This post will build on my previous post Distributed Joins, The Basics. So we will extend the example from a customer table and an orders table, to a customer table , orders table, and order_items table. Logically the customer skey is the primary key in customer and foreign key in orders, and order key is the primary key in orders and the foreign key in order items. We will assume all of these tables are too big to broadcast.
To execute a distributed join first customer and orders need to be distributed on customer key. Either they are both already distributed that way or one or both are redistributed. That custord result set and order_items need to be distributed on order key. Since custord is currently sitting with a customer key distribution from the first join, it HAS TO redistribute to be distributed on order key, and order_items either redistributes to order key, or is already physically distributed that way.
Looking at this model it seems impossible to avoid at least some on the fly redistribution of data, and possibly several redistributions. But there is a simple way to avoid this. Even though it is not logically needed, carry the customer key redundantly through to the order_items table. Then we could distribute all three tables on customer key and each snippet processor has a set of customers, all their orders, and all their order_items together on it’s dedicated disk.
But there is a catch , join customer to orders on customer key, and then orders to order_items on order key and it will redistribute on order key in the second step anyway because it doesn’t know that the order items belong to the customer and are already local to the snippet processor. The solution is simple. Join customer to orders on customer key, and then orders to order_items on order key (needed for the relation) AND customer key (needed for distribution). What the optimizer will do is figure out that I already have everything together by customer key, and that key alone spreads things out well, so I don’t need to move things around. It will then do the join between customer and orders, and nicely right in the same snippet with the same distribution do the join between the custord result set to order_items. It’s critical to take advantage of the distribution to always include the customer key in the join even when just joining orders to order_items .

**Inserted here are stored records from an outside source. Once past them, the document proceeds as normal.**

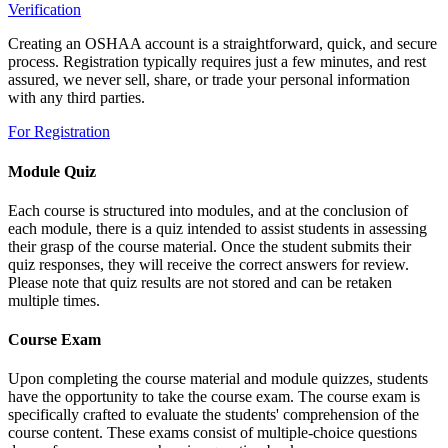
Verification
Creating an OSHAA account is a straightforward, quick, and secure
process. Registration typically requires just a few minutes, and rest
assured, we never sell, share, or trade your personal information
with any third parties.
For Registration
Module Quiz
Each course is structured into modules, and at the conclusion of
each module, there is a quiz intended to assist students in assessing
their grasp of the course material. Once the student submits their
quiz responses, they will receive the correct answers for review.
Please note that quiz results are not stored and can be retaken
multiple times.
Course Exam
Upon completing the course material and module quizzes, students
have the opportunity to take the course exam. The course exam is
specifically crafted to evaluate the students' comprehension of the
course content. These exams consist of multiple-choice questions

Even if the distribution is not on this carried through key, having it in the model and using it in joins reduces the number of redistributions. Let’s say everything is distributed on random. When we don’t have the key carried through, it will redistribute both customer and order on customer key, and then redistribute that custord result set on order key and also redistribute order_items by order key. So that’s 3 tables and one result set redistributed. If we carry the key, it will distribute all 3 on customer and then join them in one snippet. You avoid the redistribution of the result set which makes it faster.
Carrying keys through your model, using them for common distribution, and making sure to alway include those distribution keys in your joins can greatly improve performance by achieving good colocation through several joins.